Het volck Godes vaert voort in sijn gebet, ’t welcke het op ’teynde van het 63 capittel begonnen heeft, v. 1. biddende dat Godt haer wille verlossen, gelijck hy voormaels gedaen heeft, 3. bekennende ende belydende hare vuyle sonden, 6. ende onweerdicheyt, 8. biddende insonderheyt om de opbouwinge Ierusalems, 10.
1 OCh dat ghy de hemelen scheurdet, dat ghy neder quaemt, dat de bergen van u aengesichte vervloten;
2 Gelijck een smelt-vyer brandt, [ende ] het vyer de wateren doet op-bobbelen; om uwen name uwe weder-partyders bekent te maken! laet [alsoo] de heydenen van u aengesichte beven.
3 Doe ghy vreeslicke dingen dedet, [die] wy niet en verwachtten: Ghy quaemt neder, van u aengesichte vervloten de bergen.
4 Ia van outs en heeft men ’t niet gehoort, noch met ooren vernomen, noch geen ooge en heeftet gesien, behalven ghy, ô Godt, [wat] hy doen sal dien die op hem wacht.
5 Ghy ontmoet den vrolicken, ende die gerechticheyt doet, den genen die uwer gedencken op uwe wegen: siet, ghy waert verbolgen, om dat wy gesondicht hebben; in de selve is de eeuwicheyt, op dat wy behouden wierden.
6 Doch wy alle zijn als een onreyne, ende alle onse gerechticheden zijn als een wech-werpelick kleet: ende wy alle vallen af, als een blat, ende onse misdaden voeren ons henen-wech als een wint.
7 Ende daer en is niemant, die uwen name aenroept, die sich opweckt, dat hy u aengrype: want ghy verbercht u aengesichte voor ons, ende ghy doet ons smelten, door ’t middel van onse ongerechticheden.
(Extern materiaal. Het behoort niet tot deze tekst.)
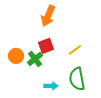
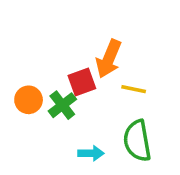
orange arrow: (48, 16) -> (109, 59), moved
yellow line: (75, 50) -> (134, 89), turned 48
8 Doch nu HEERE, Ghy zijt onse Vader: wy zijn leem, ende ghy zijt onse potte-backer, ende wy alle zijn uwer handen werck.
9 HEERE, en weest niet soo seer verbolgen, ende en gedenckt niet eeuwichlick der ongerechticheyt: siet, aenschouwt doch, wy alle zijn u volck.
10 Uwe heylige steden zijn een woestijne geworden, Zion is een woestijne geworden, Ierusalem een verwoestinge.
11 Ons heylich, ende ons heerlick huys, daer in onse Vaders u loofden, is met vyere verbrant: ende alle onse gewenschte dingen, zijn tot woestheyt geworden.
12 HEERE, soudt ghy u over dese dingen inhouden? soudt ghy stille swygen, ende ons soo seer bedrucken?